Назад, назад! На несколько месяцев. Для того чтобы понять, что случилось. Разорвалось сердце. Но до того глухая, мучающая боль… Мы расстались с ним в марте. Его перевели в Серпухов, потом в Смоленск, в Белорусско-Литовскую армию, что было нелепой ссылкой, ибо армия не вела тогда операций. Помощник командующего бездействующей армией. И это в пору, когда на Дону все горит, трещит, наступает Деникин, бушует казачье восстание — вырвали с поля боя и закинули куда-то в лопухи, в тишину и покой! Корпус Хвесина, созданный для борьбы с повстанцами, провалил дело, растерялся, отступил. В июне опять вспомнили о Мигулине. Вот телеграмма члена РВС Южфронта Сокольского Председателю РВС Республики: «Козлов 10 июня. Деникинский отряд в составе, по-видимому, трех конных полков прорвался Казанскую. Опасность переброски восстания Хоперский, Усть-Медведицкий округа значительно увеличилась. Задача экспедиционных войск теперь, когда фронт на юге открыт, постановлена: занять левый берег Дона от Богучара до Усть-Медведицы, предупредить восстание северных округах. Хвесин обнаружил беспомощное состояние. Решительно предлагаю срочно назначить командиром корпуса Мигулина, бывшего начдивом 23. Имя Мигулина обеспечит нейтралитет и поддержку северных округов, если не поздно. Прошу немедленно ответить Козлов. Командюж всецело согласен. Сокольский».
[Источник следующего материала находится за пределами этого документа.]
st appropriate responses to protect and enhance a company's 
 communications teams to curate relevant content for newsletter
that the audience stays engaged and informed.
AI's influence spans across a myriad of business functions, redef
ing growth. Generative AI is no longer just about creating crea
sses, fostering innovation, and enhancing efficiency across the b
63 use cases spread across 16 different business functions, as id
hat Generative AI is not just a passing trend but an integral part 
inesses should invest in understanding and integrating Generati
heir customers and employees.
На другой день Председатель РВС передал по прямому проводу: «Москва. Склянскому. Сокольский настаивает назначении Мигулина командиром Экспедиционного корпуса. Не возражаю. Снеситесь Серпуховым. Положительном случае вызвать Мигулина немедленно. 11 июня 1919 г. Пред РВС Троцкий».

Те же люди, которые убирали и закидывали в лопухи! Главком Вацетис с назначением согласился. Мигулин получил приказ и в тот же день — какой день, и в тот же час! — полетел на Дон. Комиссаром корпуса назначен Шура, и я, конечно же, еду с ним.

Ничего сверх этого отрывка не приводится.